From its late-Victorian flowering in the mill towns of the northwest of England, football spread around the world with great speed. It was helped on its way by a series of missionaries who showed the rest of the planet the simple joys of the game. Even now, in many countries, the colloquial word for a football manager is not 'coach' or 'boss' but 'mister', as that is how the early teachers were known, because they had come from the home of the sport to help it develop in new territories.
In Rory Smith's stunning new book Mister, he looks at the stories of these pioneers of the game, men who left this country to take football across the globe. Sometimes, they had been spurned in their own land, as coaching was often frowned upon in England in those days, whe players were starved of the ball during the week to make them hungry for it on matchday. So it was that the inspirations behind the 'Mighty Magyars' of the 1950s, the Dutch of the 1970s or top clubs such as Barcelona came from these shores.
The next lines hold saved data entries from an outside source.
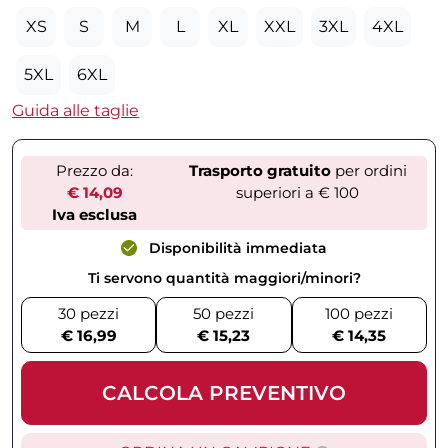
XS
S
M
L
XL
XXL
3XL
4XL
5XL
6XL
Guida alle taglie
Prezzo da:
Trasporto gratuito
per ordini
€ 14,09
superiori a € 100
Iva esclusa
Disponibilità immediata
Ti servono quantità maggiori/minori?
30 pezzi
50 pezzi
100 pezzi
€ 16,99
€ 15,23
€ 14,35
CALCOLA PREVENTIVO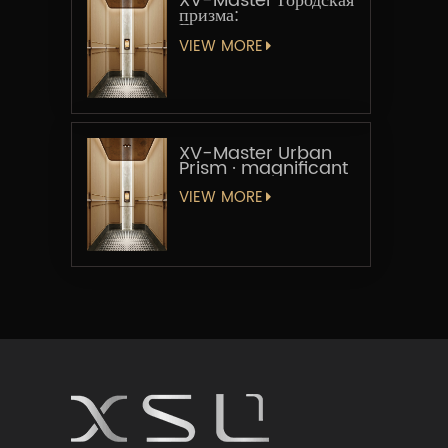
XV-Master Городская
призма:
Геометрическая
увертюра
VIEW MORE
XV-Master Urban
Prism · magnificant
VIEW MORE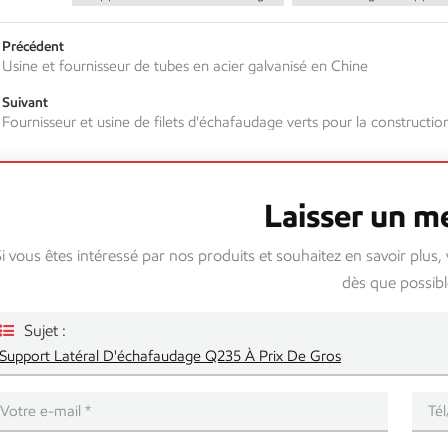
Précédent
Usine et fournisseur de tubes en acier galvanisé en Chine
Suivant
Fournisseur et usine de filets d'échafaudage verts pour la constructio
Laisser un m
i vous êtes intéressé par nos produits et souhaitez en savoir plus,
dès que possibl
Sujet :
Support Latéral D'échafaudage Q235 À Prix De Gros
England, without realising it, fired the very revolution that would remove its crown, changing football's history, thanks to a handful of men who sowed the seeds of the inversion of football's natural order. This is the story of the men who taught the world to play and shaped its destiny. This is the story of the Misters.
enjoyed this detailed book progressing english coaches aboard from the turn of the 20th century to the modern day the misters and how the english ignored them to a large degree as england lost its number one in football
Took a while to get through this but it was good! It’s probably a bit boring if you don’t like soccer but if you do there are plenty of interesting lessor known coaches highlighted that I liked learning about
Rory Smith is undoubtedly one of the finest contemporary English-football journalists, so it is no surprise that 'Mister' is so well-written. I wouldn't have bet on me enjoying a 300-page analysis on English coaches, but Smith's well-placed anecdotes made it a delight. For instance, while referring to the prevalence of match-fixing in Italian football in the 1940s, the mental image of the English coach Ted Crawford "roaring with laughter during a game as his players grew ever more desperate in their effort to concede an equalizer" is one that remains with you long after you've put the book down.
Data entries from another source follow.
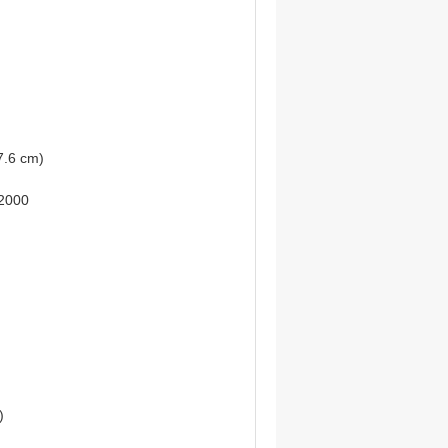
 7.6 cm)
 2000
)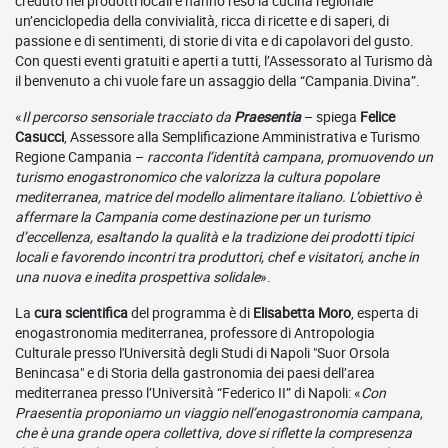
creduto nei prodotti locali e hanno reso la cucina regionale
un’enciclopedia della convivialità, ricca di ricette e di saperi, di
passione e di sentimenti, di storie di vita e di capolavori del gusto.
Con questi eventi gratuiti e aperti a tutti, l’Assessorato al Turismo dà
il benvenuto a chi vuole fare un assaggio della “Campania.Divina”.
«
Il percorso sensoriale tracciato da
Praesentia
– spiega
Felice
Casucci
, Assessore alla Semplificazione Amministrativa e Turismo
Regione Campania –
racconta l’identità campana, promuovendo un
turismo enogastronomico che valorizza la cultura popolare
mediterranea, matrice del modello alimentare italiano. L’obiettivo è
affermare la Campania come destinazione per un turismo
d’eccellenza, esaltando la qualità e la tradizione dei prodotti tipici
locali e favorendo incontri tra produttori, chef e visitatori, anche in
una nuova e inedita prospettiva solidale
».
La
cura scientifica
del programma è di
Elisabetta Moro
, esperta di
enogastronomia mediterranea, professore di Antropologia
Culturale presso l'Università degli Studi di Napoli "Suor Orsola
Benincasa" e di Storia della gastronomia dei paesi dell’area
mediterranea presso l’Università “Federico II” di Napoli: «
Con
Praesentia proponiamo un viaggio nell’enogastronomia campana,
che è una grande opera collettiva, dove si riflette la compresenza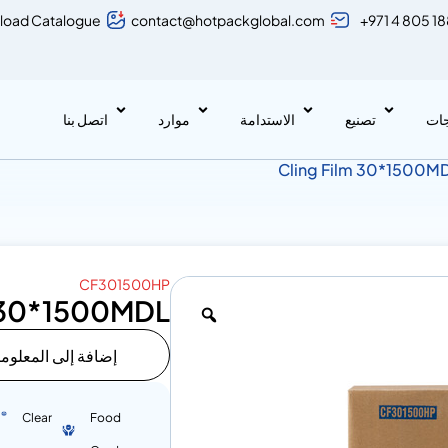
load Catalogue
contact@hotpackglobal.com
+971 4 805 1
جات
تصنيع
الاستدامة
موارد
اتصل بنا
CF301500HP
m 30*1500MDL
إضافة إلى المعلوم
Clear
Food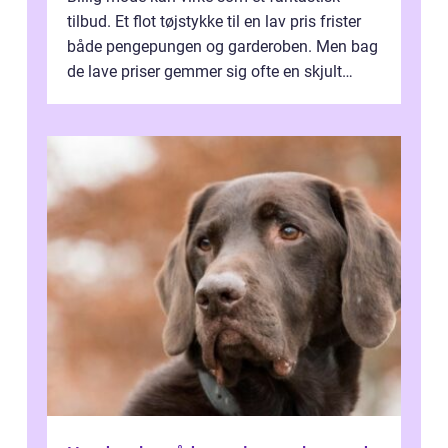
tilbud. Et flot tøjstykke til en lav pris frister
både pengepungen og garderoben. Men bag
de lave priser gemmer sig ofte en skjult
regning, som ikk...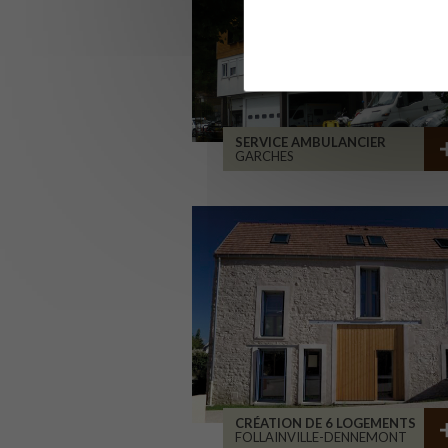
SERVICE AMBULANCIER
GARCHES
CRÉATION DE 6 LOGEMENTS
FOLLAINVILLE-DENNEMONT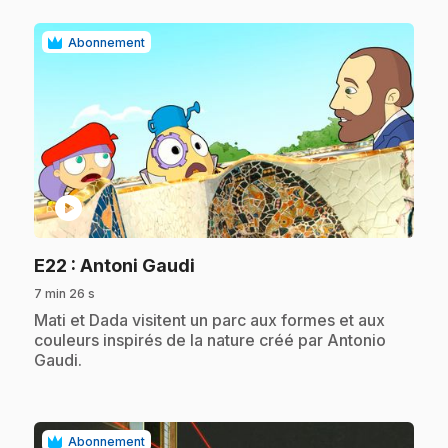
Abonnement
play_circle
.
E22
: Antoni Gaudi
7 min 26 s
.
Mati et Dada visitent un parc aux formes et aux
couleurs inspirés de la nature créé par Antonio
Gaudi.
Abonnement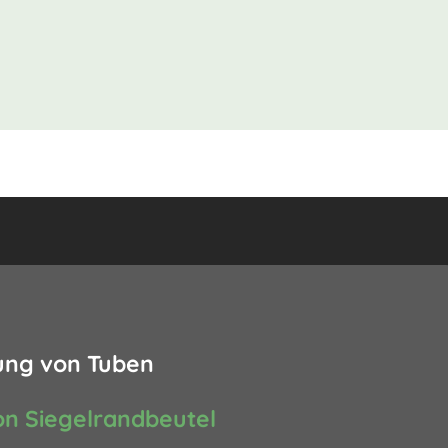
ung von Tuben
on Siegelrandbeutel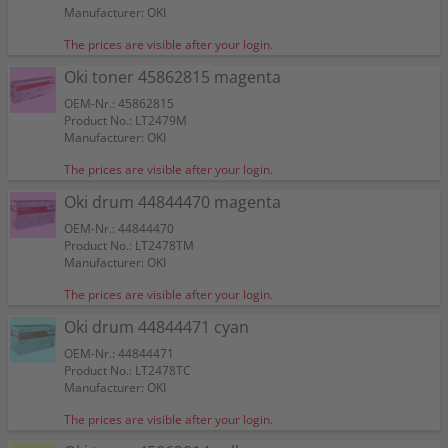
Manufacturer: OKI
The prices are visible after your login.
Oki toner 45862815 magenta
OEM-Nr.: 45862815
Product No.: LT2479M
Manufacturer: OKI
The prices are visible after your login.
Oki drum 44844470 magenta
OEM-Nr.: 44844470
Product No.: LT2478TM
Manufacturer: OKI
The prices are visible after your login.
Oki drum 44844471 cyan
OEM-Nr.: 44844471
Product No.: LT2478TC
Manufacturer: OKI
The prices are visible after your login.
I like Rory Smith when he appears on podcasts, but I feared that a book about football coaches from a different era wouldn't interest me. As it turned out, this fear was well-founded.
The main problem I have with books on football before television is that it relies on accounts of dubious reliability, whether that's contemporary media reports or the people there, and at least Smith had interviewed a couple of his subjects. In the first chapter recounting stories from Alan Rogers he suggests that such wild tales would sound made up from anyone else, and this reader thought they had a vague relation to the truth. In fairness to Smith he considers the reliabilty of reports and stories for his other subjects, but this is quite boring to read - I certainly didn't have the same passion for these accounts as he did.
Part of that was the context - the coaches he described were introducing fairly elementary aspects of football to their teams, so their success didn't sound that remarkable to me. With the exception of Viv Buckingham and the later coaches he covered from the 1980s onwards, some of the coaches had unremarkable results when given their chance in English football. England might have been arrogant and complacent, but the famous Hungary victory was still the first loss at home to a European side. For some reason unspectacular spells at Coventry or Aston Villa led Smith to believe these coaches hadn't been given a fair crack at the English game, even if their results with foreign sides were mixed as in the case of Garbutt.
Since they were ignored at the time and most of them have died, it also meant that few of the profiles had much colour - instead they were judged on how much their actions suggested fascist sympathies under scrutiny that wasn't afforded to those who told their own tales. Some irreverent topics might have broken it up but for the earlier profiles it was mostly results and the serious aspects of becoming prisoners of war, which was noteworthy but still quite heavy.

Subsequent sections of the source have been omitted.